American CuMo Mining Corporation(TSXV: MLY) (OTC Pink: MLYCF)(CuMoCo or the Company) is pleased to announce that it has received a decision from the United States Department of the Interior’s Bureau of Land Management (BLM) that the surface management notice for the Company’s Calida Gold project, located in Salmon, Idaho is complete and the reclamation cost estimate has been approved. The notice will remain in effect until June 13, 2019, unless the Company notifies the BLM Salmon Field Office beforehand that operations have ceased and reclamation is complete.

The BLM reviewed the reclamation cost estimate and determined that the estimate of US$39,207 is sufficient to meet all anticipated reclamation costs for the notice. CuMoCo has submitted a financial guarantee of US$39,207 with the appropriate form to the BLM Idaho State Office and has received written notification from that office accepting and obligating the financial guarantee, thereby allowing the Company to commence operations immediately at Calida Gold, pursuant to the notice.

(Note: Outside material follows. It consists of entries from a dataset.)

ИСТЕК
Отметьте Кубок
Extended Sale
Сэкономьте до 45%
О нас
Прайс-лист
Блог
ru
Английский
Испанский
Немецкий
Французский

We are delighted to have received on schedule the BLM’s decision enabling us to start work on our Calida Gold project. We are currently doing some minor road work which should be completed within a week in preparation of Timberline Drilling arriving after that and our 2017 drilling program commencing. We look forward to keeping shareholders updated on our progress, said Shaun Dykes, President and CEO of American CuMo Mining.

The Company also announces that the necessary environmental surveys required for completing the permitting process for its CuMo Project are well underway and further updates will be announced shortly.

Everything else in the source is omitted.